Fala assim? Onde estão os olhos dele? Ou sua inteligência enfraqueceu ou tem o
discernimento em letargia... Ah! Estou acordado? Não pode ser. Alguém é capaz
de dizer quem eu sou?
BOBO: A sombra
de Lear."
"(Outro
local do descampado. A tempestade continua. Entram Lear e o Bobo.)
LEAR: Sopra,
vento, até arrebentar tuas bochechas! Ruge, sopra! Cataratas e trombas do céu,
jorrem torrentes até fazer submergir os campanários e afogar os galos de suas
torres. Relâmpagos de enxofre, mais rápidos que o pensamento, precursores dos
raios que estraçalham o carvalho, queimem minha cabeça branca. E tu, trovão que
abala o universo, achata para sempre a grossa redondez do mundo! Quebra os
moldes da natureza e destrói de uma vez por todas as sementes que geram a
humanidade ingrata!
BOBO: Oh,
titio, a água benta da bajulação numa casa bem seca é melhor do que esta água
de chuva a céu aberto. Entra, titio bonzinho, e pede a bênção a tuas filhas.

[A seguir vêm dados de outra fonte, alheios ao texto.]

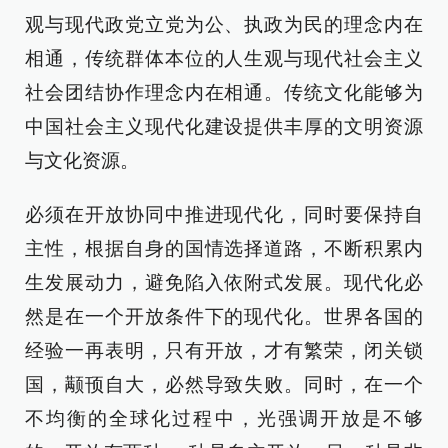
观与现代政党立党为公、执政为民的理念内在
相通，传统群体本位的人生观与现代社会主义
社会团结协作理念内在相通。传统文化能够为
中国社会主义现代化建设提供丰厚的文明资源
与文化资源。
必须在开放协同中推进现代化，同时要保持自
主性，根据自身的国情选择道路，不断积累内
生发展动力，避免陷入依附式发展。现代化必
然是在一个开放条件下的现代化。世界各国的
经验一再表明，只有开放，才有繁荣，闭关锁
国，颟顸自大，必然导致失败。同时，在一个
不均衡的全球化过程中，光强调开放是不够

Esta noite não tem pena nem dos bobos nem dos sábios.
LEAR: Arrota
as tuas entranhas! Vomita, fogo! Alaga, chuva! A chuva, o vento, o trovão e o
fogo não são minhas filhas. Elementos, eu não os acuso de ingratidão; nunca
lhes dei reinos ou chamei de filhos, nunca me deveram obediência alguma.
Portanto, podem despejar sobre mim o horror do seu arbítrio. Olhem, aqui estou
eu, seu escravo, um pobre velho, débil, doente, desprezado. Mas continuo a
chamá-los de cúmplices subservientes que se uniram a minhas duas desgraçadas
filhas para lançar os batalhões do céu contra esta cabeça tão velha e tão
branca. Oh! Oh! É revoltante!"
"LEAR:
Lê.
GLOUCESTER:
Como, com o buraco das órbitas?
LEAR: Oh, oh.
O que é que estás dizendo? Sem olhos na cara nem dinheiro na bolsa? O vazio da
cara é mais caro, o da bolsa é mais claro. Mesmo assim, vês como vai indo o
mundo?
GLOUCESTER: Um
mundo sentido.
LEAR: Como,
estás louco? Mesmo sem olhos um homem pode ver como anda o mundo. Olha com as
orelhas. Vê como aquele juiz ofende aquele humilde ladrão. Escuta com o ouvido,
troca os dois de lugar, como pedras nas mãos; qual o juiz, qual o ladrão? Já
viste um cão da roça ladrar prum miserável?
GLOUCESTER:
Já, meu senhor.
LEAR: E o
pobre diabo correr do vira-latas? Pois tens aí a imponente imagem da
autoridade; até um vira-lata é obedecido quando ocupa um cargo. Oficial
velhaco, suspende tua mão ensangüentada! Por que chicoteias essa prostituta?
Desnuda tuas próprias costas. Pois ardes de desejo de cometer com ela o ato
pelo qual a chicoteias. O usurário enforca o devedor. Os buracos de uma roupa esfarrapada
não conseguem esconder o menor vício; mas as togas e os mantos de púrpura
escondem tudo. Cobre o crime com placas de ouro e, por mais forte que seja a
lança da justiça, se quebra inofensiva. Um crime coberto de trapos a palha de
um pigmeu o atravessa. Não há ninguém culpado, ninguém – digo, ninguém! Eu me
responsabilizo. Podes acreditar em mim, amigo, tenho o poder para lacrar os
lábios do acusador. Arranja olhos de vidro e, como um político rasteiro, finge
ver aquilo que não vês. Vamos, vamos, vamos, vamos! Tirem-me as botas. Mais
força. Mais força! Assim.
EDGAR: (À
parte.) Oh, que mistura de bom senso e de absurdo. A razão na loucura".